The primary objectives of treatment in angina pectoris are to alleviate the symptoms, slow the illness progress, and cut back the likelihood of future happenings, for the most part of MI and premature death.
Treatment for angina pectoris
Treatment will facilitate the stoppage of angina attacks and cut back the risk of any further issues such as heart attacks.
Many people with angina ought to take a lot of medicines. Surgery could also be suggested if medicines do not provide assistance.
It's also necessary to form healthy lifestyle changes. Learn more as regards to living with angina for details concerning this.
Drugs to treat attacks
If you've got stable angina (the commonest type), you will be given medication you need to take any time you experience an angina attack.
This is referred to as glyceryl trinitrate or GTN. It is available as a mouth spray or pills that liquefy beneath your tongue.
If you are experiencing an angina attack:
- Stop whatever activity you are doing presently and relax.
- Your GTN medication should be used.
- If the initial one doesn’t help after five minutes, take another one again.
- If the symptoms persist five minutes after taking the second dose, call an ambulance.

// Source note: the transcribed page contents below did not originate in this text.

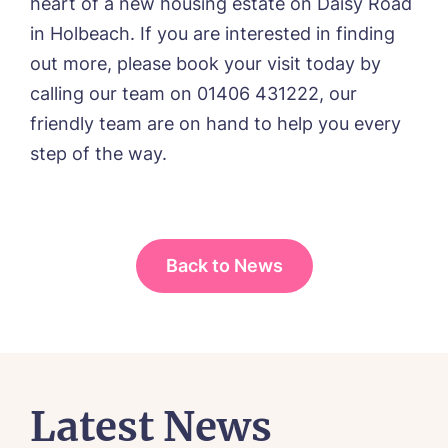
heart of a new housing estate on Daisy Road
in Holbeach. If you are interested in finding
out more, please book your visit today by
calling our team on 01406 431222, our
friendly team are on hand to help you every
step of the way.
Back to News
Latest News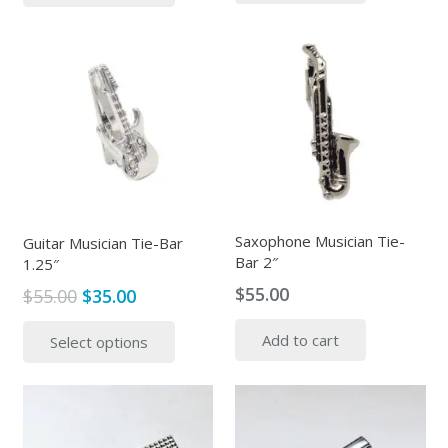
has
multiple
variants.
The
options
may
be
chosen
on
the
Saxophone Musician Tie-
Guitar Musician Tie-Bar
Bar 2″
product
1.25″
page
$
55.00
Original
Current
$
55.00
$
35.00
price
price
This
Add to cart
Select options
was:
is:
product
$55.00.
$35.00.
has
multiple
variants.
The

GTN can also be used to prevent an angina occurrence before carrying out activities such as exercise. You can have a headache, flushing or dizziness in a little while after making use of it.
GTN tablets typically expire roughly eight weeks after opening the packet, at that instance you are required to change the GTN to another one. GTN spray lasts for much longer; this could also be a lot suitable.

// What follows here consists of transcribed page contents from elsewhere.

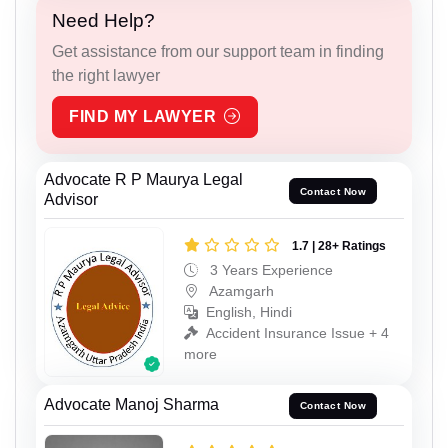
Need Help?
Get assistance from our support team in finding
the right lawyer
FIND MY LAWYER
Advocate R P Maurya Legal
Contact Now
Advisor
1.7 | 28+ Ratings
3 Years Experience
Azamgarh
English, Hindi
Accident Insurance Issue + 4
more
Advocate Manoj Sharma
Contact Now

Medications to avoid angina attacks
To help prevent further angina attacks, there may be a need for you to take a minimum of one alternative medication on a daily basis for the rest of your life. Some individuals ought to take two or more medications.
The primary medications used to avoid angina attacks are:
• Beta-blockers: to facilitate the heart to beat with less force and also assist to slow heartbeat
• Calcium channel blockers: to ease the arteries, maximizing the supply of blood to the heart muscle. If you do not have access to either of those medicines, you'll be provided with other medication like ivabradine, nicorandil or ranolazine.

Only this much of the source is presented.